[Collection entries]
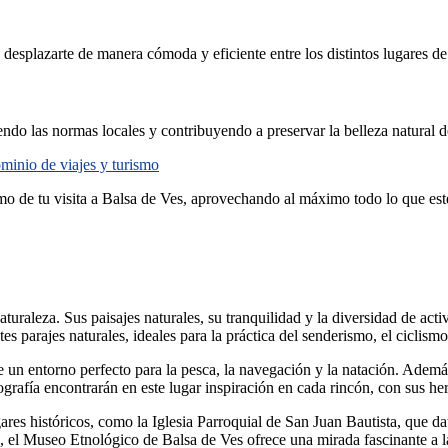
desplazarte de manera cómoda y eficiente entre los distintos lugares de 
iendo las normas locales y contribuyendo a preservar la belleza natural 
minio de viajes y turismo
mo de tu visita a Balsa de Ves, aprovechando al máximo todo lo que este
uraleza. Sus paisajes naturales, su tranquilidad y la diversidad de activ
es parajes naturales, ideales para la práctica del senderismo, el ciclis
un entorno perfecto para la pesca, la navegación y la natación. Además,
grafía encontrarán en este lugar inspiración en cada rincón, con sus he
ares históricos, como la Iglesia Parroquial de San Juan Bautista, que da
l, el Museo Etnológico de Balsa de Ves ofrece una mirada fascinante a la 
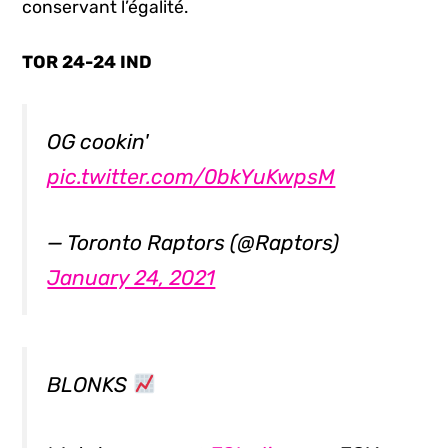
conservant l’égalité.
TOR 24-24 IND
OG cookin'
pic.twitter.com/0bkYuKwpsM
— Toronto Raptors (@Raptors)
January 24, 2021
BLONKS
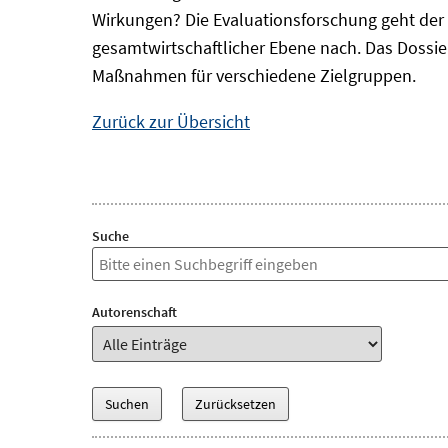
Wirkungen? Die Evaluationsforschung geht der 
gesamtwirtschaftlicher Ebene nach. Das Dossi
Maßnahmen für verschiedene Zielgruppen.
Zurück zur Übersicht
Suche
Autorenschaft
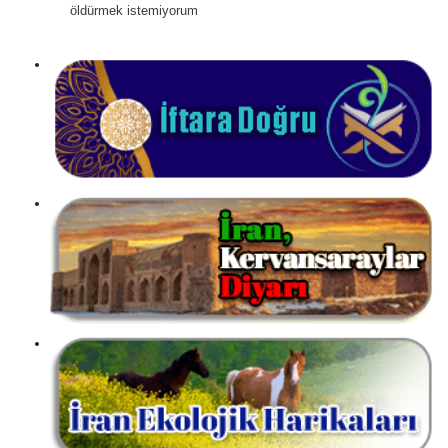
öldürmek istemiyorum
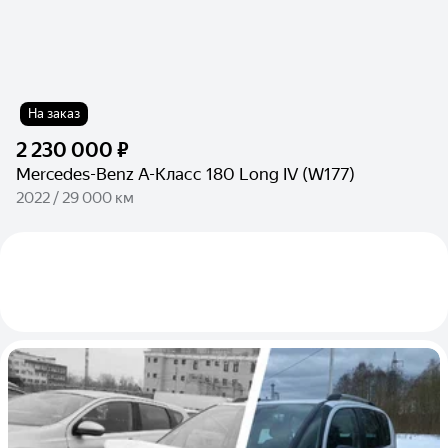
На заказ
2 230 000 ₽
Mercedes-Benz A-Класс 180 Long IV (W177)
2022 / 29 000 км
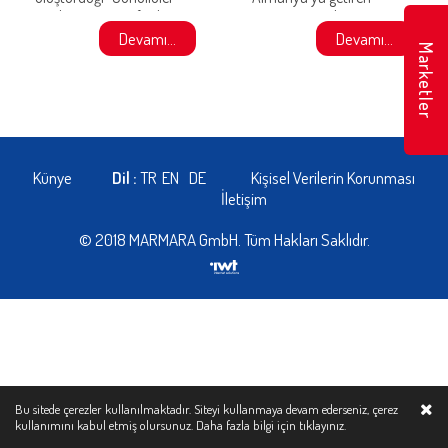
Koalisyonu” tarafından,
Marmara GmbH,
Düsseldorf Türk..
Almanya’nın en yetenekli
Devamı...
Devamı...
Marketler
minik futbolcularını
Türkiye’ye gönderdi..
Künye
Dil :
TR
EN
DE
Kişisel Verilerin Korunması
İletişim
© 2018 MARMARA GmbH. Tüm Hakları Saklıdır.
Bu sitede çerezler kullanılmaktadır. Siteyi kullanmaya devam ederseniz, çerez
kullanımını kabul etmiş olursunuz. Daha fazla bilgi için
tıklayınız.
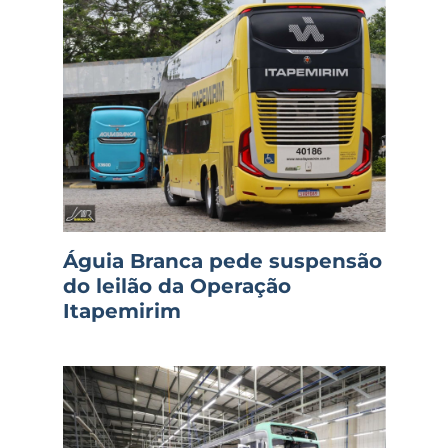
Águia Branca pede suspensão
do leilão da Operação
Itapemirim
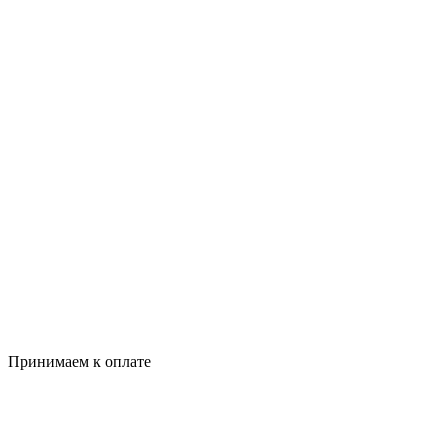
Принимаем к оплате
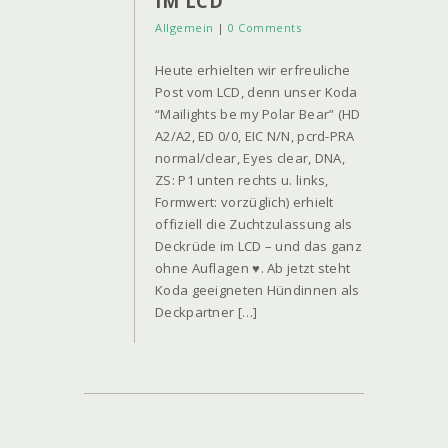
IM LCD
Allgemein
|
0 Comments
Heute erhielten wir erfreuliche
Post vom LCD, denn unser Koda
“Mailights be my Polar Bear” (HD
A2/A2, ED 0/0, EIC N/N, pcrd-PRA
normal/clear, Eyes clear, DNA,
ZS: P1 unten rechts u. links,
Formwert: vorzüglich) erhielt
offiziell die Zuchtzulassung als
Deckrüde im LCD – und das ganz
ohne Auflagen ♥. Ab jetzt steht
Koda geeigneten Hündinnen als
Deckpartner […]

Exercise description
Your answer should be every line above, written out exactly, with no pictures.

Response area
desplazarte de manera cómoda y eficiente entre los distintos lugares de 
iendo las normas locales y contribuyendo a preservar la belleza natural 
minio de viajes y turismo
mo de tu visita a Balsa de Ves, aprovechando al máximo todo lo que este
uraleza. Sus paisajes naturales, su tranquilidad y la diversidad de activ
es parajes naturales, ideales para la práctica del senderismo, el ciclis
un entorno perfecto para la pesca, la navegación y la natación. Además,
grafía encontrarán en este lugar inspiración en cada rincón, con sus he
ares históricos, como la Iglesia Parroquial de San Juan Bautista, que da
l, el Museo Etnológico de Balsa de Ves ofrece una mirada fascinante a la 
conservant l’égalité.
TOR 24-24 IND
OG cookin'
pic.twitter.com/0bkYuKwpsM
— Toronto Raptors (@Raptors)
January 24, 2021
BLONKS
Wirkungen? Die Evaluationsforschung geht der 
gesamtwirtschaftlicher Ebene nach. Das Dossi
Maßnahmen für verschiedene Zielgruppen.
Zurück zur Übersicht
Suche
Autorenschaft
öldürmek istemiyorum
На заказ
2 230 000 ₽
Mercedes-Benz A-Класс 180 Long IV (W177)
2022 / 29 000 км
Koalisyonu” tarafından,
Marmara GmbH,
Düsseldorf Türk..
Almanya’nın en yetenekli
Devamı...
Devamı...
Marketler
minik futbolcularını
Türkiye’ye gönderdi..
Künye
Dil :
TR
EN
DE
Kişisel Verilerin Korunması
İletişim
© 2018 MARMARA GmbH. Tüm Hakları Saklıdır.
Bu sitede çerezler kullanılmaktadır. Siteyi kullanmaya devam ederseniz, çerez
kullanımını kabul etmiş olursunuz. Daha fazla bilgi için
tıklayınız.
Águia Branca pede suspensão
do leilão da Operação
Itapemirim
Принимаем к оплате
IM LCD
Allgemein
|
0 Comments
Heute erhielten wir erfreuliche
Post vom LCD, denn unser Koda
“Mailights be my Polar Bear” (HD
A2/A2, ED 0/0, EIC N/N, pcrd-PRA
normal/clear, Eyes clear, DNA,
ZS: P1 unten rechts u. links,
Formwert: vorzüglich) erhielt
offiziell die Zuchtzulassung als
Deckrüde im LCD – und das ganz
ohne Auflagen ♥. Ab jetzt steht
Koda geeigneten Hündinnen als
Deckpartner […]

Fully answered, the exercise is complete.